Niall O'Sullivan

high brow, low brow, none of that stuff in the middle


Posted on | December 6, 2017 | 2 Comments

Last night a young man approached me after the list was closed and asked if he could read. He said he was embarrassed because he didn’t have any money to cover the admission and I said it was fine. I have experienced abject skintness too, times when all I ate all day was a couple of marmite sandwiches for breakfast and lunch, when I was digging, hoeing and sawing for the council. I know the difference between those that are skint because they blew their allowance on a big weekend and those that allocate each slice of bread within a loaf. When he took his place in the performance space he half-whispered his way through a love poem, seeming as if he was going to burst into tears at any moment. After the poem he spoke of how he was once a dancer on Oxford Street and how he felt the dance scene was too aggressive and competitive. He spoke of how he wanted to do Spoken Word instead and how his friends had encouraged him to take the plunge. I remember a time when I was given a similar kick up the arse by a white Zimbabwean who lived at the same hostel as me. Then the young man spoke of how he had two choices tonight, to get up and read a poem or kill himself.

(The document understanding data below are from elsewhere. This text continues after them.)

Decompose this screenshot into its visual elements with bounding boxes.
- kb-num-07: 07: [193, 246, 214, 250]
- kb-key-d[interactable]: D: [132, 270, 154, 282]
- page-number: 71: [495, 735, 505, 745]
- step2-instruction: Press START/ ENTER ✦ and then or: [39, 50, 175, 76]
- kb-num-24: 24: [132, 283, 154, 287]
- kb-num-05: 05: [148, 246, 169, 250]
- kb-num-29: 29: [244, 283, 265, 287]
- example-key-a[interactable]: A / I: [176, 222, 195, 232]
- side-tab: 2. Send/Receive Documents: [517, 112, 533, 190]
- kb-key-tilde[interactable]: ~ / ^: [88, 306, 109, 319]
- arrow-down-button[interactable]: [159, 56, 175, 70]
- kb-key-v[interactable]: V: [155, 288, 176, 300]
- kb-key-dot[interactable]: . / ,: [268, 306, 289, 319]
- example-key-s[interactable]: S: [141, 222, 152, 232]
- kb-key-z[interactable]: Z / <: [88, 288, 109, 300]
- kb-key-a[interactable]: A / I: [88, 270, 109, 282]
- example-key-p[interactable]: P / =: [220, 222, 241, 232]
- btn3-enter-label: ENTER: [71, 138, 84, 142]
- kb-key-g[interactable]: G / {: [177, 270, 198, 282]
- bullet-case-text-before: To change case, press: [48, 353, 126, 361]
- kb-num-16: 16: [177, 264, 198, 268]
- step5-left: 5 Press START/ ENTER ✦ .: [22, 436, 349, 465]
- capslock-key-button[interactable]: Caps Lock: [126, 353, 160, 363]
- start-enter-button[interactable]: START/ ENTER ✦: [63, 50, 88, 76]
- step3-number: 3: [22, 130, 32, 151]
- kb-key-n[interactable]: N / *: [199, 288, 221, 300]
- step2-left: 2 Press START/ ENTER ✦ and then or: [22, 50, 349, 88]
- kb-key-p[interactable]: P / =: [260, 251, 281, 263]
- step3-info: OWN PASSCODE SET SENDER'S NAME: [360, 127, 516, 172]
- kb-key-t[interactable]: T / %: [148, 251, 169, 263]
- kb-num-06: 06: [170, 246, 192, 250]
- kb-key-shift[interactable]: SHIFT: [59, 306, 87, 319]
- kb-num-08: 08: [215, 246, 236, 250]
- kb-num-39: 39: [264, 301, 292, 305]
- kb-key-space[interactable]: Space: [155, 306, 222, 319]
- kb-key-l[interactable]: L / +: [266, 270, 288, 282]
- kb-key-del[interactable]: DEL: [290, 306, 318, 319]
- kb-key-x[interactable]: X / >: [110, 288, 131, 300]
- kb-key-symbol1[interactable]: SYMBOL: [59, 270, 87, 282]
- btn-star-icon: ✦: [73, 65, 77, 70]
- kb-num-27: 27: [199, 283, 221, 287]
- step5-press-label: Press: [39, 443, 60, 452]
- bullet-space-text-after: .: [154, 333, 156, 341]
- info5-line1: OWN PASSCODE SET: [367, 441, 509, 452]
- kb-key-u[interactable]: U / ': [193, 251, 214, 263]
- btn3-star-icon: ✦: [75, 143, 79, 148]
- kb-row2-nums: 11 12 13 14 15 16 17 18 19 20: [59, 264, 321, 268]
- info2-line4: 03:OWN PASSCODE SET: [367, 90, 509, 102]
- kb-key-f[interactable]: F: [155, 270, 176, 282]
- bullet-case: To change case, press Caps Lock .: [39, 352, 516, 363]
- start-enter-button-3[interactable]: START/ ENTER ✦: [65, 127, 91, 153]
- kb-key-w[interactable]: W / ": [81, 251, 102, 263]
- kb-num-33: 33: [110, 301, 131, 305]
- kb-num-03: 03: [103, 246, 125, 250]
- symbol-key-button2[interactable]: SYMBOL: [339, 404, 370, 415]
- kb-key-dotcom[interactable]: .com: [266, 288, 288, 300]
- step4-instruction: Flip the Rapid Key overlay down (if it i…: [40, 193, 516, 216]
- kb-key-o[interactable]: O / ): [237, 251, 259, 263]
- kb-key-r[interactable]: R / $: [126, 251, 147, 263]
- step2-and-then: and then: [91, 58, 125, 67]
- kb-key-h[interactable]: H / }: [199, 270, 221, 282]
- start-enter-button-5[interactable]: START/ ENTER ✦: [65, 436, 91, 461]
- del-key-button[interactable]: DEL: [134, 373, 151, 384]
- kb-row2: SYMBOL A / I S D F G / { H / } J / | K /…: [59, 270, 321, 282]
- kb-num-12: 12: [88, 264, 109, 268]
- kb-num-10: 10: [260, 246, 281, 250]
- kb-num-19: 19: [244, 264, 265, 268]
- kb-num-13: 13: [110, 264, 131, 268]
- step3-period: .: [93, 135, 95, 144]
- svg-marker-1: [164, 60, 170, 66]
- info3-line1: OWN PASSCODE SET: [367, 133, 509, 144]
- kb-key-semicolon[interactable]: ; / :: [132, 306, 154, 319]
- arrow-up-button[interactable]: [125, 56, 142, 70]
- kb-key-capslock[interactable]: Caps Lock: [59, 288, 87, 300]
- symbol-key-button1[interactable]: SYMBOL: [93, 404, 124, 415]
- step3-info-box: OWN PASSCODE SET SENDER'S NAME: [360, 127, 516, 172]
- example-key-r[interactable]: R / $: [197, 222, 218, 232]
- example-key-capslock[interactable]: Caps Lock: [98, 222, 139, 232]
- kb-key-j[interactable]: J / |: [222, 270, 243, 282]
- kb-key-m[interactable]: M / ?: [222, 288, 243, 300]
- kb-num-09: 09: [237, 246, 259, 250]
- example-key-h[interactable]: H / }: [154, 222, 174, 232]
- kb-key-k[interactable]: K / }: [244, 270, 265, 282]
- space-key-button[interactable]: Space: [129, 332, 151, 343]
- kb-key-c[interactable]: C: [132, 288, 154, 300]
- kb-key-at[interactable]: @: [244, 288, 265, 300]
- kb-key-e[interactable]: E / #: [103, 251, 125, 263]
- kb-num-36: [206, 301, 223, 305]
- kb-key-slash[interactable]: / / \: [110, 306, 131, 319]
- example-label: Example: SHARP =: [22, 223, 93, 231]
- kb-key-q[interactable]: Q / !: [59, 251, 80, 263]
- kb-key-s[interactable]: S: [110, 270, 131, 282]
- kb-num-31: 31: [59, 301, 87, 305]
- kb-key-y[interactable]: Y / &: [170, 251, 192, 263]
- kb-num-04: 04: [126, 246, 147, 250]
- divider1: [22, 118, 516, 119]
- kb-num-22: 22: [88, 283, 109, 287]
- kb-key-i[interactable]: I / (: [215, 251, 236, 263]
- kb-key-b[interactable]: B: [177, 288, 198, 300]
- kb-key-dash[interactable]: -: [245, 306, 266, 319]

I remember the chorus of sighs and gulps from the audience after he said this. I only thought later about the consequences that might have spun out if I hadn’t let him read. He finished within time and returned to his seat. While I’d cut off other poets I was ready to let him take whatever time he needed and fuck anybody that has a problem with that. After the applause died down I said that I had nothing funny or clever to say. I said that I hope he finds someone to talk to. I still have nothing funny or clever to say. He was gone before I started to stack away the chairs. I hope he’s okay.


Posted on | December 4, 2017 | No Comments

Tonight I am re-reading Paradise Lost so that I can regurgitate canonical standards for a clutch of bored millennials who think I cant see them checking their phones under the desk. This will no doubt tempt me to yell the name of Satan each time it crops up. Milton, the only person to have inverted syntax because it was the more difficult formal option. The way in which the vehicle is stretched out over so many lines before he even reveals what the tenor is. The reader ploughs through the Biblical imagery fuelled by the knowledge of what it is like but still none the wiser about what “it” is. His brilliance almost absolves him for being Cromwell’s Alastair Campbell, in the same way that regicide almost absolves Cromwell for his genocide. It is said that Milton went blind from writing propaganda by candlelight. I cannot deny that such forceful poetry comes from days when a tyrant was never far from a last cold kiss of an axe-head to his neck. Nowadays we can’t take away their blue ticks.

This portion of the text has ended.